7度目の身代わり婚は、溺愛不可避


「朱音さん」

「はい」

「貴女の望みを何でも叶えるので、契約結婚をしてくれませんか」

「……そうして、緋ノ宮の全てを貴方に渡せと?」

分かりきっていた話の終着点。
朱音がそう聞き返すと、彼は笑って首を横に振る。

「後程、資料にて認めさせて頂きますが、離婚の際に緋ノ宮の全ての権限は貴女にお返しします。そうですね。貴女が完全に成人する、20歳を区切りにしてもいいかもしれません」

「……」

「悪い話では無いと思います。貴女は家から出た方が良いです」

「……何でも、願いを叶えてくれるんですか」

「ええ。叶えます。叶えさせますよ」

凄く悩む誘いだ。条件が良過ぎる。
そんな契約結婚を朱音に持ちかけて、彼に何の利益があるのか。

「…貴方は誰ですか」

「おや」

「今日のお見合い、三大名家のひとつである橘家とのお話のはずです。そちらのご両親もおらず、写真とは違う男性……悪戯ですか?」

「いいえ?」

「じゃあ」

「橘家の人間であることは嘘ではありません。写真の男は、僕の双子の兄なんです」

「え……」

「二卵生なので、似てはいないんですが。兄は美男でしょう?彫刻のように綺麗で。僕は父に似たのです。なので、兄のような綺麗な顔立ちはしてませんが、これでも、美男と…」

「ええ、とても美男ですよ。お兄さんとはタイプが違いますが。私は正直、貴方の方がタイプです。…お兄さんの方は、中性的な見た目なんですね?」

「……」

「?、あの?」

写真を広げて、兄の顔を見てみる。
確かに彫刻のように綺麗な顔ではあるが、あまり心は揺さぶられない。そもそも、恋愛のれの字の経験も無いので、恋が何かわからないが、顔のタイプで言うなら、目の前のこの人だ。

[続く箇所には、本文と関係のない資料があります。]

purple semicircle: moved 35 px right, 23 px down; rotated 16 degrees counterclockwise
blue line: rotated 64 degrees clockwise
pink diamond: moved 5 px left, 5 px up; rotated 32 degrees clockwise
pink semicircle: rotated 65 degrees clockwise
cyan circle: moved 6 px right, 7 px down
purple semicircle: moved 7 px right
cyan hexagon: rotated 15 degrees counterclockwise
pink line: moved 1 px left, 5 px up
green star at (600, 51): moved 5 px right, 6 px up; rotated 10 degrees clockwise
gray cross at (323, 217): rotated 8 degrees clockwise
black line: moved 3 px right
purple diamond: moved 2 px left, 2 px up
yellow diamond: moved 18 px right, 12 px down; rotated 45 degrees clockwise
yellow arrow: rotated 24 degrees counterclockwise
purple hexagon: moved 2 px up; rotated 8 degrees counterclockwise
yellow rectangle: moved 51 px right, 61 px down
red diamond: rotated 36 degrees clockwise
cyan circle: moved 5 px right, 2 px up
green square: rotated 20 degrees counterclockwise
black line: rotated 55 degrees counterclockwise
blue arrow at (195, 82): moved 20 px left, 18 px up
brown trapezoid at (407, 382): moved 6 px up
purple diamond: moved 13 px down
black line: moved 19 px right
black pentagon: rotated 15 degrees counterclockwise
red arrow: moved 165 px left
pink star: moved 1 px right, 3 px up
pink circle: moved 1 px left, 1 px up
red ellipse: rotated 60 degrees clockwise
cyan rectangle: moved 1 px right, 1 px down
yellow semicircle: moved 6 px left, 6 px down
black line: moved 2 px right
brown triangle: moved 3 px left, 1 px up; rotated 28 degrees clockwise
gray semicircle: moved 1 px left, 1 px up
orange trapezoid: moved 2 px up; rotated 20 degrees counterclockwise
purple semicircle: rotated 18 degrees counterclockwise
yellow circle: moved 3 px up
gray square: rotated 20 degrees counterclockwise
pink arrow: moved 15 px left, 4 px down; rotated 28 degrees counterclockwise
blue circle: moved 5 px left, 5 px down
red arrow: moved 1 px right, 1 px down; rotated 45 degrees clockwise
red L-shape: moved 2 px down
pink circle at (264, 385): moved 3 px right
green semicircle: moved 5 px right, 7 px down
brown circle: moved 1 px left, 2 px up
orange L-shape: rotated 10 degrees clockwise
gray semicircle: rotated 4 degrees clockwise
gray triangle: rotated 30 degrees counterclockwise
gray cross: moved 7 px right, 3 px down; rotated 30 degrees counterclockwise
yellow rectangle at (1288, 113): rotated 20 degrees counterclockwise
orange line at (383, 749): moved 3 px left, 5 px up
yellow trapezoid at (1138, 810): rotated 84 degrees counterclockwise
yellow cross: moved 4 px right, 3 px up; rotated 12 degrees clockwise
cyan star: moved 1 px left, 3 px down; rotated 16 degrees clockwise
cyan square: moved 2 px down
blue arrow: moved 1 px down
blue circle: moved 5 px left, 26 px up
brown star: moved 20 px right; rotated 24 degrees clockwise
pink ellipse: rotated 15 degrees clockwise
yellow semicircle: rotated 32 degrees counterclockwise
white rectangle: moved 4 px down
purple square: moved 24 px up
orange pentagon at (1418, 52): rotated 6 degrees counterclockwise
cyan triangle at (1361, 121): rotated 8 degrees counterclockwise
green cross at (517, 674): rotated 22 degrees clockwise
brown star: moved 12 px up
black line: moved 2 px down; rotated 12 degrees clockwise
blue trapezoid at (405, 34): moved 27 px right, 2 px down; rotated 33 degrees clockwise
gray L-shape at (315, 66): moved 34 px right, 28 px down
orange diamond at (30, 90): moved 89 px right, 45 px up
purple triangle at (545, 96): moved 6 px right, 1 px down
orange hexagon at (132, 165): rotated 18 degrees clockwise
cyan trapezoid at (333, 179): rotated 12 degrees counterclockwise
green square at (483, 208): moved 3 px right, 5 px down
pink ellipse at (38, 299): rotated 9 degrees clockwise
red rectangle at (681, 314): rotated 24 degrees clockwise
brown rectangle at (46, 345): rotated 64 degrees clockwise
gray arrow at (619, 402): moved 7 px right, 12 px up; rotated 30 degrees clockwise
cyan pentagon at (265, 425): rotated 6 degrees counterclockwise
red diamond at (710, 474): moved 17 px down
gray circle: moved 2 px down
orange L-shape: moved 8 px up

若干、冷たい印象を抱く写真の美男と違い、空気がほわほわしているような優しい、穏やかな雰囲気。優しい人なんだろうなぁって、妙な安心感を感じさせてくれる姿は、また違う魅力があった。

「─貴女、普段から言葉が直球すぎると言われませんか?」

「いえ、特には」

何か変なことを口にしたのだろうか。
自覚は無いが、私は良くも悪くも素直だとはよく、高校の友達に言われている。

「そうですか…………あいつ、大丈夫かな」

「?」

彼が頭を抱えて何か呟いたけど、よく聞こえない。

「─気を取り直して!結婚して欲しいのは、僕の兄となんです」

「この写真のイケメンと?」

「ええ」

「……」

写真だからか、あまり悪い印象は抱かない。
でも、彼が自分の結婚相手となると、むず痒い。
それが例え、契約によってなされるものだとしても……橘家は昔から付き合いがあった。
それこそ、両親が生きていた頃の話だが、当主夫妻はとても穏やかで優しい人達だったことを覚えている。

「離婚の際には、1生涯、遊んで暮らせるだけのお金をお渡しいたします。お渡しの仕方は自由ですが、毎月振込でもなんでも……」

─三大名家の中で1番を決めるならば、圧倒的に橘家だと言われるほどの金持ちである。
だからこそ、悩んでいる朱音にこんなことを言うのだろう。

そんなに朱音と契約結婚をなそうとする意図は読めないが、やっぱり悪い話では無いかもしれない。─物凄く、怪しい話ではあるが。